森の賢者と呼ばれるゴリラ。普段は温和しい草食動物だが、雌をめぐって時には激しく争い、はぐれ雄が群れを乗っ取った場合は、ハーレムの雌に早く発情させるために子殺しさえ厭わない面も持つ。
 そんなゴリラは、いつ頃から現れたのか。かつては1000万年前をはるかに遡る年代が想定され、その場所もアフリカではなく、ユーラシアだったのかもしれない、という説もあった。
 しかしこの度の発表で、ゴリラ出現は意外と新しかったことが分かった。
 我々ヒトとアフリカ産類人猿(チンパンジー、ゴリラ)との分岐をうかがう重要な鍵となるゴリラの祖先の年代が改定されたのである。


2006年に発見していたアビシニクス化石の年代を絞り込む
 エチオピア・アファール地溝帯南縁部のチョローラ(写真)で調査活動を続けている諏訪元・東大教授らの日本・エチオピアの合同調査隊が、従来は約1000万年前のものとされた原始的なゴリラのチョローラピテクス・アビシニクス化石の年代を、各種の年代測定値から約800万年前と推定し直し、ゴリラの祖先からチンパンジー・ヒトの共通祖先との分岐がより新しいことを示した。
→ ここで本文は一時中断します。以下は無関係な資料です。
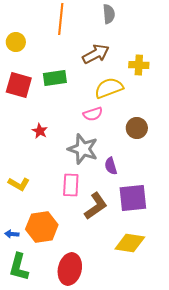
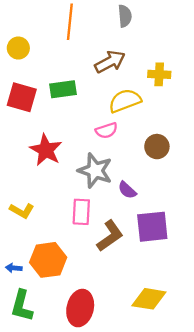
red star: (40, 131) -> (46, 150), size x1.8
purple semicircle: (111, 166) -> (127, 190), turned -30
yellow diamond: (130, 243) -> (149, 299), moved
英科学誌『ネイチャー』2月11日号に発表した。


チョローラピテクス出土地のアファール低地

 1200万年前から最古のヒト族と見られるサヘラントロプス・チャデンシスの700万年前との間は、アフリカアフリカ産類人猿とヒトの起源の解明にとって重要な時代だが、この間の化石は極端に少なかった。同チームらが2006年にチョローラで発見し、07年に『ネイチャー』誌に発表したアビシニクスの歯の化石(写真)は、この空白を埋める重要な化石の1つだった。


チョローラピテクスの歯

1000万~700万年前に東アフリカで多数の哺乳類の進化
 今回、チョローラでの新たなフィールド調査の詳細な地層観察、地球化学分析、古地磁気分析、アルゴン・アルゴン年代測定結果などから、化石の包含されていたチョローラ累層は、1050万年前頃ではなく900万~700万年前であることが判明、アビシニクスの年代も約800万年前頃と改訂された。
 またチョローラ層群から見つかった大量の哺乳類化石群は850万~700万年前の間に納まることが分かり、これらの化石群から1000万~700万年前にサハラ以南のアフリカで多数の哺乳類の進化が起こっていたことが推定された。この進化の中には、ケニアで見つかっている980万年前の大型類人猿のナカリピテクス・ナカヤマイからアビシニクスへという進化も含まれるという。


ゴリラの分岐は900数十万前か
 チョローラの証拠は、ゴリラ-チンパンジー-ヒトの系統の進化がユーラシアではなくアフリカで起こったという仮説を支持するものである。
 またヒトとアフリカ産大型類人猿との分岐は、従来観よりももう少し遅く、ゴリラの祖先はアビシニクス出現の直前の900数十万年前に現れていたことも推定させる。
 ここから考えると、最古のヒト族サヘラントロプスの年代は、700万年前よりももう少し新しいのかもしれない。